:: Extracted records ::
☆ ☆ ☆

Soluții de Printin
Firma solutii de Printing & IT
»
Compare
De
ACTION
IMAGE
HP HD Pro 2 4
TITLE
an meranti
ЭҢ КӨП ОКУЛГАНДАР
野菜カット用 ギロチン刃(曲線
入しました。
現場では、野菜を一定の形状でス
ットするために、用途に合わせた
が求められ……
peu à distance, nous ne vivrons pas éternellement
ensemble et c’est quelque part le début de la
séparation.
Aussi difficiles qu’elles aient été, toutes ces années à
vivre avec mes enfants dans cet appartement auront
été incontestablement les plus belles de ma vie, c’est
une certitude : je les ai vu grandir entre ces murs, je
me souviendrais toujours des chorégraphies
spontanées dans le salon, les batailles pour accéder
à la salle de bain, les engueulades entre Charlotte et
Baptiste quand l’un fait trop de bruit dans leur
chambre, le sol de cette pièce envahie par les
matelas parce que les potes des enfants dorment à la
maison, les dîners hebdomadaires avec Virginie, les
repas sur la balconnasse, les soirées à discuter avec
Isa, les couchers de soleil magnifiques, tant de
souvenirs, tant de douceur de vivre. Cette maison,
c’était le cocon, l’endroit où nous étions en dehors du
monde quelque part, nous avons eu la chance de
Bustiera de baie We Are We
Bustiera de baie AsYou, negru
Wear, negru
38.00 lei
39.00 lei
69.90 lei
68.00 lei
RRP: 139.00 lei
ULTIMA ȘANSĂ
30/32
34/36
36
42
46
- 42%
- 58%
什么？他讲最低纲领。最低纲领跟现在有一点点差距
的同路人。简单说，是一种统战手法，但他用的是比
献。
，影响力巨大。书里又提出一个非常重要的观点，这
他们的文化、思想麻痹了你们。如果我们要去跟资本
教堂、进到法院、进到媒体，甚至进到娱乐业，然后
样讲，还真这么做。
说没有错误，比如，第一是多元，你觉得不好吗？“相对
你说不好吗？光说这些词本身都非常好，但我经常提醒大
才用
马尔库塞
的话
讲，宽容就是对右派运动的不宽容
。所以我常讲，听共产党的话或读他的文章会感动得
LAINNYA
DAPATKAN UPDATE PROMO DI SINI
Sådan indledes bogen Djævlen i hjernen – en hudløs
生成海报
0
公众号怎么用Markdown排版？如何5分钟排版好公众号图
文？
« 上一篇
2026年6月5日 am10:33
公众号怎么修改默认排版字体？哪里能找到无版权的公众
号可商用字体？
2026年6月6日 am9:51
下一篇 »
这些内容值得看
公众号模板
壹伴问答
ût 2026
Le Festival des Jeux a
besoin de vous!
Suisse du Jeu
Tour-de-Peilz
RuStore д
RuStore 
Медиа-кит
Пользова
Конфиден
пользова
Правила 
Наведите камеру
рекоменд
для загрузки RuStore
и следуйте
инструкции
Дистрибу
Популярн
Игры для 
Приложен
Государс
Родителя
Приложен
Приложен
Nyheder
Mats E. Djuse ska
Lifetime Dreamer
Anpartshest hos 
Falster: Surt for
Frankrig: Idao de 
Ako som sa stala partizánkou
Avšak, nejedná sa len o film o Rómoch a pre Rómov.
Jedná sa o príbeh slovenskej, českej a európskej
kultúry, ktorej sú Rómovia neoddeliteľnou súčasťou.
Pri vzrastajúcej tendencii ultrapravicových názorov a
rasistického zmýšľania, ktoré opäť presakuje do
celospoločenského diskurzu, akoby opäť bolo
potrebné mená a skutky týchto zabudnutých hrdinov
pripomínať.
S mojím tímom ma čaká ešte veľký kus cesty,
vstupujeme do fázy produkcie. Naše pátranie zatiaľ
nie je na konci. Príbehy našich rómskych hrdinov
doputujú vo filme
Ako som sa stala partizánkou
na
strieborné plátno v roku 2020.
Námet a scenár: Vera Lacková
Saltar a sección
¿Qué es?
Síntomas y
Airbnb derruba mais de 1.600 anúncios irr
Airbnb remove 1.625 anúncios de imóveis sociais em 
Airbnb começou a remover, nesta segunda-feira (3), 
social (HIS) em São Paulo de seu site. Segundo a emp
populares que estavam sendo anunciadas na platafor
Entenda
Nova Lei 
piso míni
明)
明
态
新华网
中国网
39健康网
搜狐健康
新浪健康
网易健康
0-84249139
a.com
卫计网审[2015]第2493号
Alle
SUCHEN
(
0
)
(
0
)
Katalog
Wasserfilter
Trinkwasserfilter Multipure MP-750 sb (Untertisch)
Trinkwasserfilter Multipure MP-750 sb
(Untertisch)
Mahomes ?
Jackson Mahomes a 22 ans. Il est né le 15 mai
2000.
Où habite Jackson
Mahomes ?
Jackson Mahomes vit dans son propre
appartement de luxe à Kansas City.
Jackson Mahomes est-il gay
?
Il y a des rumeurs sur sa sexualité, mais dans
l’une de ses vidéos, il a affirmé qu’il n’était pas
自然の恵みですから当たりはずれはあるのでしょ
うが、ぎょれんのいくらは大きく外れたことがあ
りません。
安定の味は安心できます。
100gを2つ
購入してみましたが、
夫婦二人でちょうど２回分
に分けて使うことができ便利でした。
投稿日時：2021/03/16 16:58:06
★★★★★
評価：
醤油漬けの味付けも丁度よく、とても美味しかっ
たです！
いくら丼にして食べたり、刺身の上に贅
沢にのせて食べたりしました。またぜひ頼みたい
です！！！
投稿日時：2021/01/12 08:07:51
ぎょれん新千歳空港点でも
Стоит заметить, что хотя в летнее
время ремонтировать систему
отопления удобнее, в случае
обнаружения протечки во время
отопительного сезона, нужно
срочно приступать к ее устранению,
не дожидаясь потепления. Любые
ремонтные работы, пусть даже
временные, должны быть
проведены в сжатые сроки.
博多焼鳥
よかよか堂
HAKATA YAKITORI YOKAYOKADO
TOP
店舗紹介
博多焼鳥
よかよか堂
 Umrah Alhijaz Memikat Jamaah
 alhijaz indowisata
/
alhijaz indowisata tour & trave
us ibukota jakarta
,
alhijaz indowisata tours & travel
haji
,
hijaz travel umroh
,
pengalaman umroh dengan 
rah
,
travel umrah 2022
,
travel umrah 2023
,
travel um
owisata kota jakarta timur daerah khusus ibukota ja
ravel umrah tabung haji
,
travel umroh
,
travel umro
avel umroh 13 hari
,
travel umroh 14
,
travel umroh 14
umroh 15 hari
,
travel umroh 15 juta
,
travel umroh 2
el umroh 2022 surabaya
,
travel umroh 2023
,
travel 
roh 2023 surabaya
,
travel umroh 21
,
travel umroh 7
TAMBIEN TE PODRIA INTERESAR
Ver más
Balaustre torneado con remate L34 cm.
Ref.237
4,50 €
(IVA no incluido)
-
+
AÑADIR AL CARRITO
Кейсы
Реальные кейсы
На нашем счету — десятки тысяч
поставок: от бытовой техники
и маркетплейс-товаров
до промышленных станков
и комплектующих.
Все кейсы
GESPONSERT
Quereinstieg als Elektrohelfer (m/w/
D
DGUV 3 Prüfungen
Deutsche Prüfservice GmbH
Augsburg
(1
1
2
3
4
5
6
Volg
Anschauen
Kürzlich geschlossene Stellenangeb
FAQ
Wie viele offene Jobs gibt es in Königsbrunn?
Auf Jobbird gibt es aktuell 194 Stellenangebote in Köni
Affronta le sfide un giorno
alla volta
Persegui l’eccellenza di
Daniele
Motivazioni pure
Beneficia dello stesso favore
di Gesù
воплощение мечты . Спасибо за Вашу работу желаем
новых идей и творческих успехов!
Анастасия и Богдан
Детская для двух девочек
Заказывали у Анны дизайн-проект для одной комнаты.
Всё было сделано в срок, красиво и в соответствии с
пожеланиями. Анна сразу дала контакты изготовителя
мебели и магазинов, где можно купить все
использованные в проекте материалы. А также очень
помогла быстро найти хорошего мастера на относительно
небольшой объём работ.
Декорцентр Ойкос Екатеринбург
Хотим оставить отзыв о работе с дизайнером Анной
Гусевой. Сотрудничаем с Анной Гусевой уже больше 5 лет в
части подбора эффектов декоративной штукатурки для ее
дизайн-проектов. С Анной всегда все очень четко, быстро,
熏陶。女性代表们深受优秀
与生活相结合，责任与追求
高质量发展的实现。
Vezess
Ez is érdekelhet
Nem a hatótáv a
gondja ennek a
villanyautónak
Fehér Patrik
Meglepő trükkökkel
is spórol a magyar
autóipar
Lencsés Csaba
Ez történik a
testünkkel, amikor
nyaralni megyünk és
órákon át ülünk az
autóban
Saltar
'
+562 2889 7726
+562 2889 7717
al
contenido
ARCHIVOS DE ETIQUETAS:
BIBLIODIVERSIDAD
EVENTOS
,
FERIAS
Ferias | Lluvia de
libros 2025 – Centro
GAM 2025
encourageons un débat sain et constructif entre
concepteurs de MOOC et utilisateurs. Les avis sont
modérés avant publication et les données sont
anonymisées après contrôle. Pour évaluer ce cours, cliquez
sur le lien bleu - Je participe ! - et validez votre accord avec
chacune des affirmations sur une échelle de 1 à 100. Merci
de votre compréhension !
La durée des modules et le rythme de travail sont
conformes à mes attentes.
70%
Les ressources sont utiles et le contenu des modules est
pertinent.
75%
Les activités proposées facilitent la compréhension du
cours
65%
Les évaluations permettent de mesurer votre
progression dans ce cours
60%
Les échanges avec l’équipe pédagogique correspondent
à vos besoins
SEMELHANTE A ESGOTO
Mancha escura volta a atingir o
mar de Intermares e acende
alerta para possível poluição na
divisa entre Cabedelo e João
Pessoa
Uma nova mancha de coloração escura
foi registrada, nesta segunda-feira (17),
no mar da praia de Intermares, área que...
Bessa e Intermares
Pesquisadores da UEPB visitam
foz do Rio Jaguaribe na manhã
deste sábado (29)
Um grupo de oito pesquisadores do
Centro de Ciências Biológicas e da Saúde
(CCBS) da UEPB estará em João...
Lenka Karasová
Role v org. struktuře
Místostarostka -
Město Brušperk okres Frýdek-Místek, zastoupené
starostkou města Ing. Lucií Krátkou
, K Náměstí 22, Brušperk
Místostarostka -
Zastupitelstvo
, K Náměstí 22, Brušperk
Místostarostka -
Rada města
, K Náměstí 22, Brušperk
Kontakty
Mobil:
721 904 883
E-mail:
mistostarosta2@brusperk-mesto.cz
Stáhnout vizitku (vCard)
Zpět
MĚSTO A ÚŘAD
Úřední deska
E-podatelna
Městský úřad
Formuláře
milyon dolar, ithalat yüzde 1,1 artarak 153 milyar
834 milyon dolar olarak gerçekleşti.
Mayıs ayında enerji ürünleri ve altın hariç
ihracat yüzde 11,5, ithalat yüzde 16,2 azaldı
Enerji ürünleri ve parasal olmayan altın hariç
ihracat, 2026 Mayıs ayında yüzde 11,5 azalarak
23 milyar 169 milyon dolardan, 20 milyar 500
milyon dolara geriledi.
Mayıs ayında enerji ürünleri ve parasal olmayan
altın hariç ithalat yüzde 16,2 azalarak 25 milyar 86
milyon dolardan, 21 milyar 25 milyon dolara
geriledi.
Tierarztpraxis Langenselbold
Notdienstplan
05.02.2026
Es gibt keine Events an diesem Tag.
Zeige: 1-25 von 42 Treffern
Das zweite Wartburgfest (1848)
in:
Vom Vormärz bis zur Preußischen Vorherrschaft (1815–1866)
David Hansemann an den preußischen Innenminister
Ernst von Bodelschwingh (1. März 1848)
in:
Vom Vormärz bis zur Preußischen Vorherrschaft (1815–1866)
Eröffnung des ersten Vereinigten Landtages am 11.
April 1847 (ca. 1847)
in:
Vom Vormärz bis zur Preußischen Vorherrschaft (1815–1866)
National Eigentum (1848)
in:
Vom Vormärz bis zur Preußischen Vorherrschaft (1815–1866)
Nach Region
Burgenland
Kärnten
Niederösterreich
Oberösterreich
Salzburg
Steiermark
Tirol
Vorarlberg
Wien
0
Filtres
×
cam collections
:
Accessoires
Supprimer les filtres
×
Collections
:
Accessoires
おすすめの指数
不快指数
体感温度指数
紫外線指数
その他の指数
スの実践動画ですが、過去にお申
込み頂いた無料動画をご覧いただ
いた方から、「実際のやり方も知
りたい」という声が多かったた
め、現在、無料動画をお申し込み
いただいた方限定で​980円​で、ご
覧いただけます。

☆ ☆ ☆

:: WHAT THE EXERCISE ASKS ::
The answer should consist of every line above in which "baie" appears.

:: OUTPUT FOR THIS TASK ::
Bustiera de baie We Are We
Bustiera de baie AsYou, negru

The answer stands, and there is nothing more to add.